Collected data:
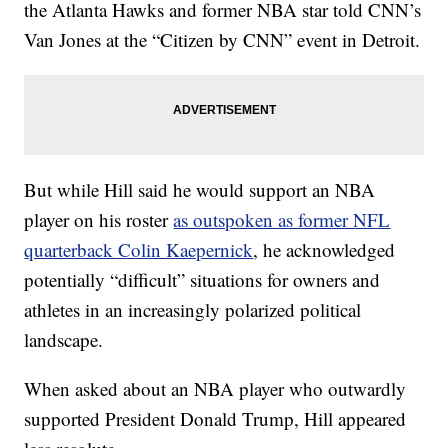
the Atlanta Hawks and former NBA star told CNN’s
Van Jones at the “Citizen by CNN” event in Detroit.
But while Hill said he would support an NBA
player on his roster
as outspoken as former NFL
quarterback Colin Kaepernick
, he acknowledged
potentially “difficult” situations for owners and
athletes in an increasingly polarized political
landscape.
When asked about an NBA player who outwardly
supported President Donald Trump, Hill appeared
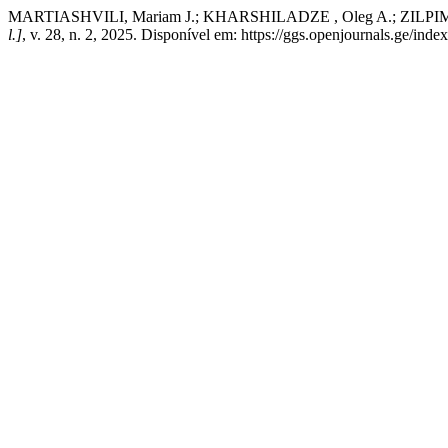
MARTIASHVILI, Mariam J.; KHARSHILADZE , Oleg A.; ZILPIMIANI, 
l.]
, v. 28, n. 2, 2025. Disponível em: https://ggs.openjournals.ge/in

**About this exercise**
With pictures omitted, reproduce exactly the lines from the line containing "supported President Donald" through the end of the data above.

**Answer to the exercise**
supported President Donald Trump, Hill appeared
MARTIASHVILI, Mariam J.; KHARSHILADZE , Oleg A.; ZILPIMIANI, 
l.]
, v. 28, n. 2, 2025. Disponível em: https://ggs.openjournals.ge/in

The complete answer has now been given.